Script::World

@root_496

第一日目

 その日、僕――陽翔はるとは、小学六年生のくせに、ちょっとだけ調子に乗っていた。


 テストで90点取って、友達にちょっと褒められて、担任の先生にも「ちょっと成長したな」って笑いながら言われて。


 そういう、なんでもない日。


 家に帰って、iPadでダラダラYouTubeを見ていた。


「ん?」


 足元に、白い紙切れが一枚、置いてあるのに気づいた。


 覗き込んでみると、QRコードが描かれている。それ以外に何もない。


 YouTubeも飽きてきてたし、なんとなく、読み取ってみる。



 ……べつに、深い意味なんてなかった。ただの「ヒマつぶし」だったんだ。


 読み込んだ瞬間、画面が黒くなった。


*/


『Script::Worldへのアクセスを確認しました』


「え……?」


 何もしてないのに、勝手に文字が出てくる。


もしかして、やばいウイルス?



 不安になって画面を閉じようとした、その瞬間――


「ちょっと陽翔! また変なモンいじってるでしょ!」



 振り向くと、姉ちゃんがいた。高校生の陽菜。お小言多いけど、僕のこといつも気にかけてくれてる。


 でも――その時は、違った。


「姉ちゃ――」


 叫ぶ間もなく、陽菜の体がぐらりと傾く。


「え、え? ちょっ、姉ちゃん!?」


 目を見開いたまま、膝から崩れ落ちる。声をかけても、体を揺すっても、反応がない。


 なにが起こったのかわからない。ただ、怖くて、泣きそうで、動けなかった。


 怖い。怖い。なんで?そんなこと...


 昨日まで、いや今さっきまで元気だった姉ちゃんが、突然動かなくなってしまった。



 手に持っていたiPadに、また文字が現れる。


『初期化完了。

 スクリプト操作権限【Administrator】を付与しました。

 対象者:陽翔(Administrator)

 代償:1人分の命』


「…………え?」


 画面には、白い四角い枠が浮かんでいた。
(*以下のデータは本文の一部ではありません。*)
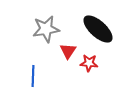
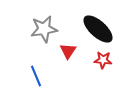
gray star: moved 2 px left
red star: moved 14 px right, 3 px up
blue line: moved 3 px right; rotated 25 degrees counterclockwise
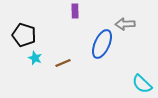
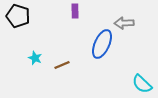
gray arrow: moved 1 px left, 1 px up
black pentagon: moved 6 px left, 19 px up
brown line: moved 1 px left, 2 px down
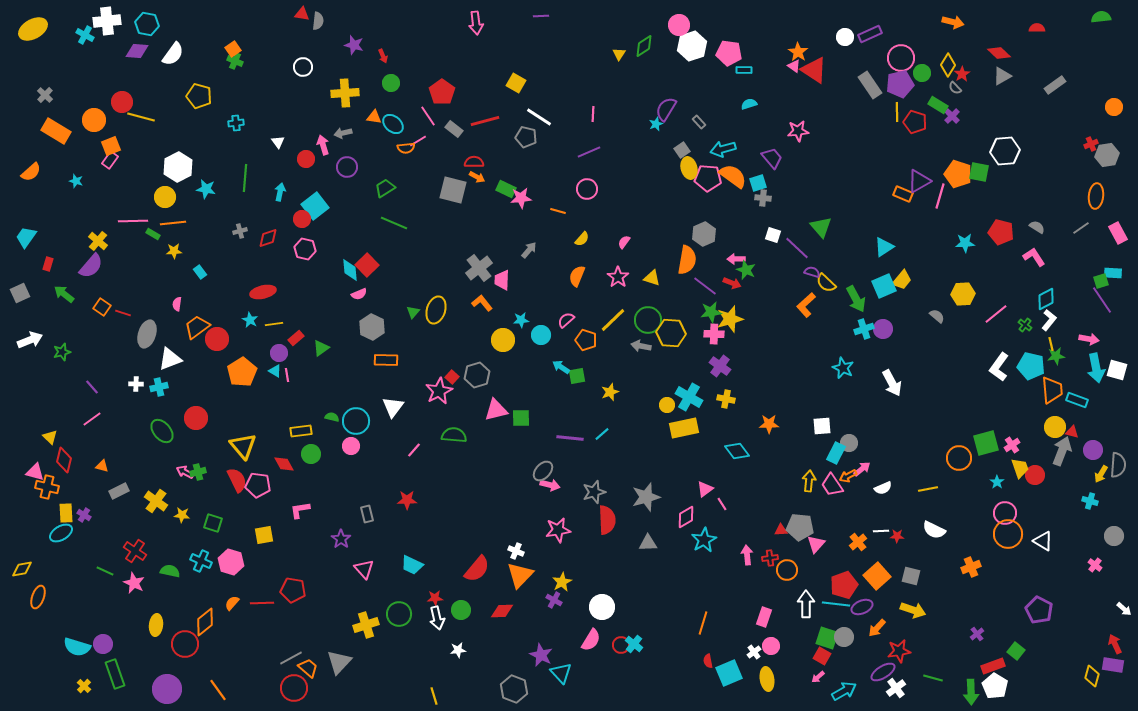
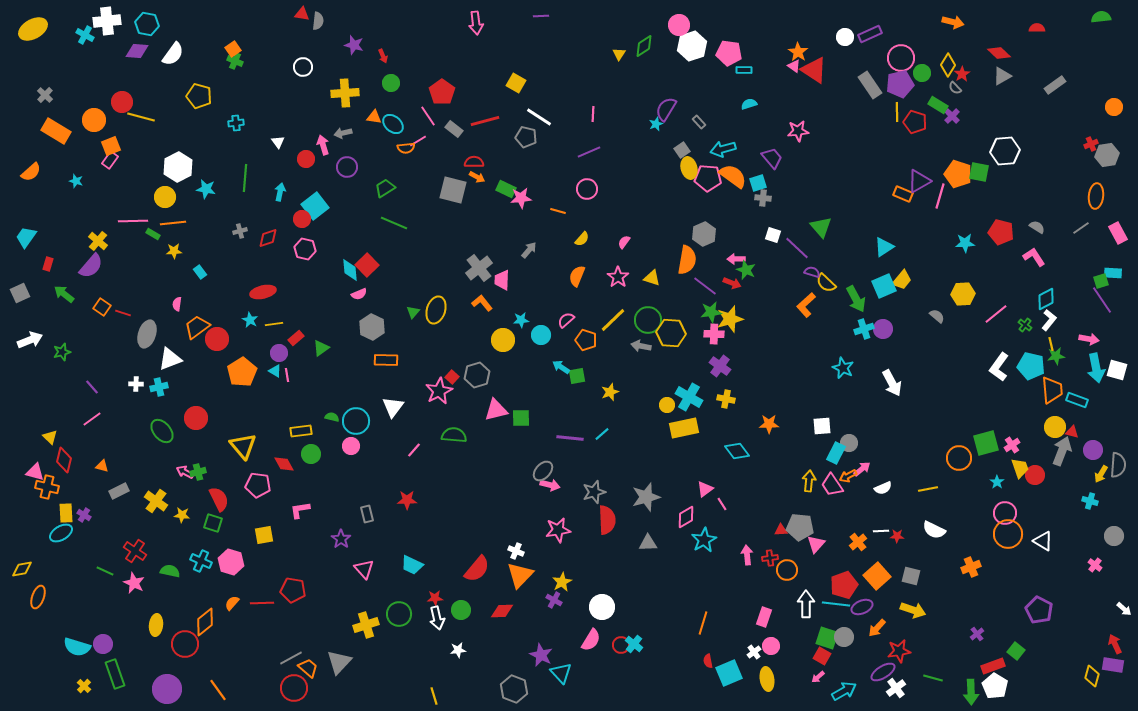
red semicircle at (237, 480): moved 18 px left, 19 px down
なにか入力できる……らしい。


 何ができるのかわからないし、何もしたくない。


 それでも――その枠の下に、何か書いてある。


print("Hello, world!")


 それに気づくと、何かに操られたかのように、"Run"と書かれたボタンを押した。


 すると――目の前の空間に、白い文字がふわりと浮かんで、消えた。


Hello, world!


 10秒ぐらい呆然としていた。今までの人生で1番長い10秒だった。


ハッと我に返った。目の前にはお姉ちゃんが倒れていた。


『代償:1人分の命』


 僕は、なにかを手に入れたみたいだ。


 けど、それと引き換えに、一番大切なものを失ってしまった。